Celles qui partent #4 – Julia : « Je suis partie enceinte de notre deuxième fille »


Celles qui partent / vendredi, mai 17th, 2019

Julia, allemande installée en France, a quitté Bastien il y a deux ans, enceinte de 4 mois de leur deuxième enfant. La trentaine tous les deux, ils étaient ensemble depuis 12 ans. Pour leurs deux fillettes, âgées de 5 ans et 15 mois aujourd’hui, Julia et Bastien ont choisi la garde alternée. Julia raconte leur désamour, précipité par l’arrivée des enfants, et sa nouvelle vie, à la découverte d’elle-même.
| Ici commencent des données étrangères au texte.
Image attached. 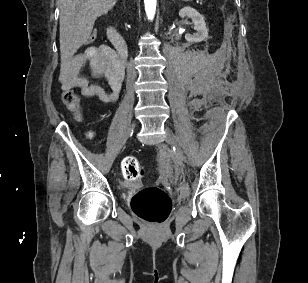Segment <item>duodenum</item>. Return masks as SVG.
<instances>
[{"label":"duodenum","mask_w":308,"mask_h":283,"mask_svg":"<svg viewBox=\"0 0 308 283\" xmlns=\"http://www.w3.org/2000/svg\"><path fill=\"white\" fill-rule=\"evenodd\" d=\"M107 36L117 52V57H118L120 66L123 70L125 62L128 57V48H127L126 41L123 38V36L120 34L118 29L113 25H109L107 27Z\"/></svg>","instance_id":"1"}]
</instances>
Comme ceux d’Anna, de Léonie ou de Margot, les prénoms de Julia et de son ex-compagnon ont été changés, leur anonymat préservé au maximum. Si vous reconnaissez leur histoire, merci de rester discret.e en commentaire, ici ou sur les réseaux sociaux. Ce qui doit nous rassembler, nous nourrir, n’est pas l’expérience d’une femme en particulier, mais les similitudes entre nos histoires, les solutions trouvées et le mieux-être ressenti. Néanmoins, n’hésitez pas à partager vos expériences en commentaires, à faire circuler ces billets, pour faire vivre la série et l’étoffer toujours un peu plus.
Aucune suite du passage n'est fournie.